▶ [YOUR ASSIGNMENT]: Scan the material below for every line with the string "point", and copy those lines.
============
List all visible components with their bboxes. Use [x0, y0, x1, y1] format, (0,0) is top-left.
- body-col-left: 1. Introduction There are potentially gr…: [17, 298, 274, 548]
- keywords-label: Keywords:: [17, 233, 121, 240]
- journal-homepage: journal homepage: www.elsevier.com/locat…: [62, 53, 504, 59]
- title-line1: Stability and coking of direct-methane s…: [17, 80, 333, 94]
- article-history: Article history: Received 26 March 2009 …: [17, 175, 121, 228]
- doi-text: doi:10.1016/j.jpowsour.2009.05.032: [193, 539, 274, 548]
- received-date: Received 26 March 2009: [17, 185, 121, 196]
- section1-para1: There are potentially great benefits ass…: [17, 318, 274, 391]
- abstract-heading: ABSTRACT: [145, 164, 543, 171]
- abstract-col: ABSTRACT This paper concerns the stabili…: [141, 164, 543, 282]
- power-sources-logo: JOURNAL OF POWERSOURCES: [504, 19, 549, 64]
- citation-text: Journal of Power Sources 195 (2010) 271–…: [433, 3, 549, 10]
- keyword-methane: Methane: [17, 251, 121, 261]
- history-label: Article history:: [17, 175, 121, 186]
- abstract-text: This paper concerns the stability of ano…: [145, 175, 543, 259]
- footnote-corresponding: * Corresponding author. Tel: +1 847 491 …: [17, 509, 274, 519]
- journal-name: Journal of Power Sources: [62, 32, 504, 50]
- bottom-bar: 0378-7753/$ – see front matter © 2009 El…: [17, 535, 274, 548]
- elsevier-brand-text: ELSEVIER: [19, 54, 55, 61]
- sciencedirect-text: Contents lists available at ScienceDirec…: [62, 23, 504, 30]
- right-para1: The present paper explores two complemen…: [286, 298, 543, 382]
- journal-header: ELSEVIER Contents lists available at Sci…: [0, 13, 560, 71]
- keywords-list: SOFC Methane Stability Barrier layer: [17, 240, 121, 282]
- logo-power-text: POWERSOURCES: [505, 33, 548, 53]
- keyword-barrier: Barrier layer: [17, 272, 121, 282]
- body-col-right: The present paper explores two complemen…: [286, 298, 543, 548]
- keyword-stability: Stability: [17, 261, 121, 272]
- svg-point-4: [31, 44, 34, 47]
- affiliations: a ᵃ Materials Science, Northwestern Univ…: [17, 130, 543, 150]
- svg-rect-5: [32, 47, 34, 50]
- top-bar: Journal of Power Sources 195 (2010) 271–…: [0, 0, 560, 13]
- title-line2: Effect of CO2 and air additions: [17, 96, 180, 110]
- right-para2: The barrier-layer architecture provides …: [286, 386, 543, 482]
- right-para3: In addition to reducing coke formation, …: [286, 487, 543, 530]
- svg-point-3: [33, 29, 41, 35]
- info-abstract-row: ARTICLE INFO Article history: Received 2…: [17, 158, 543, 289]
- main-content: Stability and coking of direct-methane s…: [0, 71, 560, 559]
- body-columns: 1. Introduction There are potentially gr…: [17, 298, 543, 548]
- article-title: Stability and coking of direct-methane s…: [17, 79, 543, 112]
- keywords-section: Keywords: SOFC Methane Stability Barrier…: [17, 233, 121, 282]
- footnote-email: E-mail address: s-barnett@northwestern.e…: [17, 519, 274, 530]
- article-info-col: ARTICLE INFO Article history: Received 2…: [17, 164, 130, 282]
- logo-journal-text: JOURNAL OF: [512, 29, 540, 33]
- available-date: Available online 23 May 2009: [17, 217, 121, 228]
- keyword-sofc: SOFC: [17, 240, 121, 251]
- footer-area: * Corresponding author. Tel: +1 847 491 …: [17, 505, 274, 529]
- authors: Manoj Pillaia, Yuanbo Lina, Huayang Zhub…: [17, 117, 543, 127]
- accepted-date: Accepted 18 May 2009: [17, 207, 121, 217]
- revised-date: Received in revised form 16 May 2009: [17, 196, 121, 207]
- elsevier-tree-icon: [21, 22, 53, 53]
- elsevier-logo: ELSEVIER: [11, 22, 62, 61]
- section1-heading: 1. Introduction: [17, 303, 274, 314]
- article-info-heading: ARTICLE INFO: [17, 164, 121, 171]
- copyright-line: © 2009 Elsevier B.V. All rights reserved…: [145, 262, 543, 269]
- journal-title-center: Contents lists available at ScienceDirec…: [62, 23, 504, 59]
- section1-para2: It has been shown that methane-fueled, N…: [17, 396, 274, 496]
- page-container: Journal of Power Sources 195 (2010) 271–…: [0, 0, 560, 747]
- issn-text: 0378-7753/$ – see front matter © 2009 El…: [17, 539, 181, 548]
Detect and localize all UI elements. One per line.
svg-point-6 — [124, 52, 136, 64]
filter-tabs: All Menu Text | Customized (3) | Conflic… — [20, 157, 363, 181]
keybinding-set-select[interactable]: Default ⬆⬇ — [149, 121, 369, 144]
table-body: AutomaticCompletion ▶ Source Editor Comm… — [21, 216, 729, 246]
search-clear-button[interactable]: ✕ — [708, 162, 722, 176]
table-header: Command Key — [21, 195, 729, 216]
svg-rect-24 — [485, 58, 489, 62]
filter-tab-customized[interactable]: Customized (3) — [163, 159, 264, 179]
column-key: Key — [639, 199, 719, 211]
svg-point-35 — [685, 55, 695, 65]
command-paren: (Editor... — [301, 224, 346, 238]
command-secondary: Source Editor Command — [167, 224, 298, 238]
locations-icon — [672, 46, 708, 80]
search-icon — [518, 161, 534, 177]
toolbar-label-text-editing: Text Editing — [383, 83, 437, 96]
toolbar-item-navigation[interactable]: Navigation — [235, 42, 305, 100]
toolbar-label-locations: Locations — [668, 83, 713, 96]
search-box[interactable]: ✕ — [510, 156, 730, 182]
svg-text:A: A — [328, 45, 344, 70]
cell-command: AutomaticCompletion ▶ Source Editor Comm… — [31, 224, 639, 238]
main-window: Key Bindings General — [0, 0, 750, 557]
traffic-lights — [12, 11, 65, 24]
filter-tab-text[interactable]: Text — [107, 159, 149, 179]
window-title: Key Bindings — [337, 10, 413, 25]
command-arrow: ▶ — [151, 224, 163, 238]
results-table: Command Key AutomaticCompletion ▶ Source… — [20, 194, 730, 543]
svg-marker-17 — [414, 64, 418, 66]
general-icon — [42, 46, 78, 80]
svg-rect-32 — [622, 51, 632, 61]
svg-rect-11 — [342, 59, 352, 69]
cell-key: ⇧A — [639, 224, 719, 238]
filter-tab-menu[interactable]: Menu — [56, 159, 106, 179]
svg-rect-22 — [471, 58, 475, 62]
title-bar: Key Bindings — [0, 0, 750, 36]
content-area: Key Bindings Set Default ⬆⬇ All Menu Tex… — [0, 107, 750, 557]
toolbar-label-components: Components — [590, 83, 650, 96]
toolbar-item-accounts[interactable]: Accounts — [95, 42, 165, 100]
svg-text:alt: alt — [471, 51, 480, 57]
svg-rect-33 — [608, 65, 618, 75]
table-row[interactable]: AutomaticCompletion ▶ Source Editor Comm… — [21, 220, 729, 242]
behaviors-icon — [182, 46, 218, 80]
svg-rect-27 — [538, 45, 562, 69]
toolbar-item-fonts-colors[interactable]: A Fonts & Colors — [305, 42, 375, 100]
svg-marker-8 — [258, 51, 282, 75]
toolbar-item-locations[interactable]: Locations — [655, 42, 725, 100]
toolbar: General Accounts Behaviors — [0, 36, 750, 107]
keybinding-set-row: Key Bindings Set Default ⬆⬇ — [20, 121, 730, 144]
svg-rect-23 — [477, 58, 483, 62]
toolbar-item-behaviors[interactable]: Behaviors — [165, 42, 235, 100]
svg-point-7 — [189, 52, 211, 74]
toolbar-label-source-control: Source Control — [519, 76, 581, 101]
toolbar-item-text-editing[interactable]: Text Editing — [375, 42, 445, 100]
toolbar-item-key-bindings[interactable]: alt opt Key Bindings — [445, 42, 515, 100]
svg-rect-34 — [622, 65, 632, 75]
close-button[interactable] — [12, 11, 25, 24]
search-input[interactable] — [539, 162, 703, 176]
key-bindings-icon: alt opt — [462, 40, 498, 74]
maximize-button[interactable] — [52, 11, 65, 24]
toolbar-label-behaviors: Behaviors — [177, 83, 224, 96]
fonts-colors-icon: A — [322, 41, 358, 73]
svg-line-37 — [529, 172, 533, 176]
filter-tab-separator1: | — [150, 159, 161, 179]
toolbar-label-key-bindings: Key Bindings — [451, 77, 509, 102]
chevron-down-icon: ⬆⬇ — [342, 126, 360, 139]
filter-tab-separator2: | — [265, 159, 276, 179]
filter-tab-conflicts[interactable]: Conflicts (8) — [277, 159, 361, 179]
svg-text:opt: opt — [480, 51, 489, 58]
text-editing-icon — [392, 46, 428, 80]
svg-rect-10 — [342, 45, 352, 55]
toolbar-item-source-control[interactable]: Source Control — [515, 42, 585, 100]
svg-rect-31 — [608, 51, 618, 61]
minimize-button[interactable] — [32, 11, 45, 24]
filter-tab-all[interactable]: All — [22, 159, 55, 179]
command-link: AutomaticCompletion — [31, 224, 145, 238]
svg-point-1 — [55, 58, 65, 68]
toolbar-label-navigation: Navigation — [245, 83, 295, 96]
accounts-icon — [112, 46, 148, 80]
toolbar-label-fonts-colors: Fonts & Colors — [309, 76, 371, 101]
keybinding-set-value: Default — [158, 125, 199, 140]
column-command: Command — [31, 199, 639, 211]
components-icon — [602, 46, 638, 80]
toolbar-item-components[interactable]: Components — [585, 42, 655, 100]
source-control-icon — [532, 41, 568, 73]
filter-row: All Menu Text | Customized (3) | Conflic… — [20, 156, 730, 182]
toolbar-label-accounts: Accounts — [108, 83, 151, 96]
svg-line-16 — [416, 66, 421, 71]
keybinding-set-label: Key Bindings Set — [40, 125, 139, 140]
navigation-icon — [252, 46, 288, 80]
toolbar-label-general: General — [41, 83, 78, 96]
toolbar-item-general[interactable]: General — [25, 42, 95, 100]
============
▶ [RESULT FOR THIS TASK]:
- svg-point-4: [31, 44, 34, 47]
- svg-point-3: [33, 29, 41, 35]
svg-point-6 — [124, 52, 136, 64]
svg-point-35 — [685, 55, 695, 65]
svg-point-7 — [189, 52, 211, 74]
svg-point-1 — [55, 58, 65, 68]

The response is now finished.